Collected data

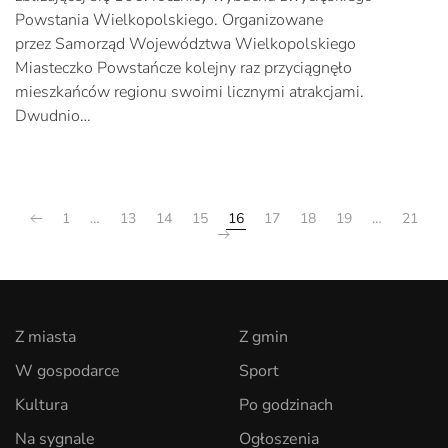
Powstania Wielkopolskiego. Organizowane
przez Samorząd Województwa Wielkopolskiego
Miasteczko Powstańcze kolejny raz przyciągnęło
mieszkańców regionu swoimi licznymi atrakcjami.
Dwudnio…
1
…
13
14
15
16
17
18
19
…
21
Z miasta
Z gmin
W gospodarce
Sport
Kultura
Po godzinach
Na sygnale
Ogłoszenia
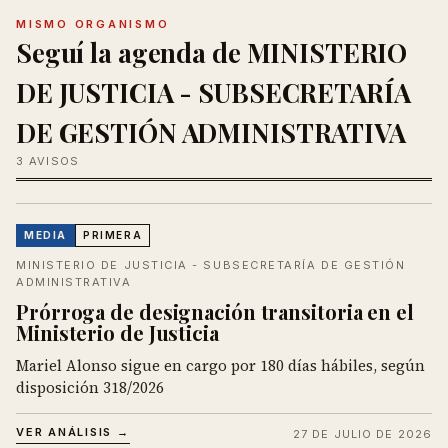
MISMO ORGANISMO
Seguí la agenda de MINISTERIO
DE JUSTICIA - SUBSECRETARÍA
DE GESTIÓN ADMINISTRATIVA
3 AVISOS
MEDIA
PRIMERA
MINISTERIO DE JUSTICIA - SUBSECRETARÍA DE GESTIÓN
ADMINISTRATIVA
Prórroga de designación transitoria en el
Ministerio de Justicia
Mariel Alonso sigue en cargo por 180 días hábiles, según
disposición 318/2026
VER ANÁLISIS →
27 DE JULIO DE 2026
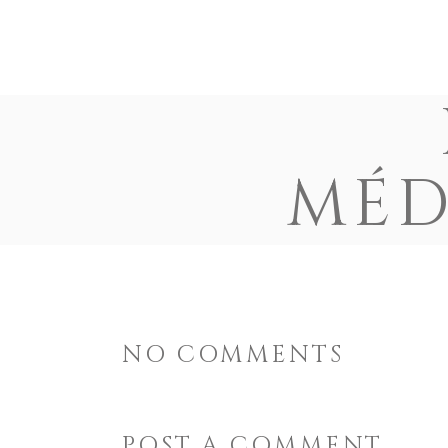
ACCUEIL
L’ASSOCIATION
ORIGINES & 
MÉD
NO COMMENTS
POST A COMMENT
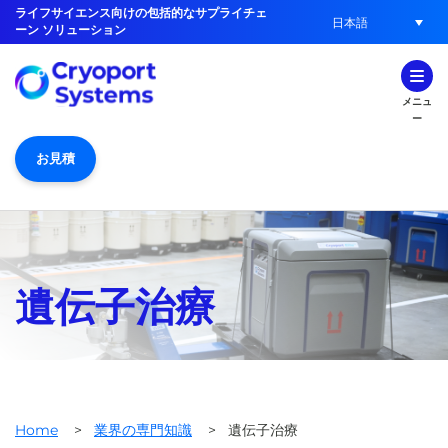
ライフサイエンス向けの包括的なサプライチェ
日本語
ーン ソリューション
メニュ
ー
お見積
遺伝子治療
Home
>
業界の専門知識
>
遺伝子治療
---
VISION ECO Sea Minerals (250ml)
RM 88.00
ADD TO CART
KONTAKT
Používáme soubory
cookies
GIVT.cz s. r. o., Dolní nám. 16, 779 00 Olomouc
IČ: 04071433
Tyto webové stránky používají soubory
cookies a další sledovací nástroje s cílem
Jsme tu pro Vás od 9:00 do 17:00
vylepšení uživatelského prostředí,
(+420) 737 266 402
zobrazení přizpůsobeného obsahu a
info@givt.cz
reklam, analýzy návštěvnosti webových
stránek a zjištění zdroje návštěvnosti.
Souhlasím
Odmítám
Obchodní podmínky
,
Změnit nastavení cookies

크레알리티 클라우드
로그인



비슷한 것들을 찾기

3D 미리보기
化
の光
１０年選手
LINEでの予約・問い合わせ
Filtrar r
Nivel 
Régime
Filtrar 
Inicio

What is needed: Copy out each line of the data containing the string "cookies".

Reply to the exercise:
cookies
cookies a další sledovací nástroje s cílem
Změnit nastavení cookies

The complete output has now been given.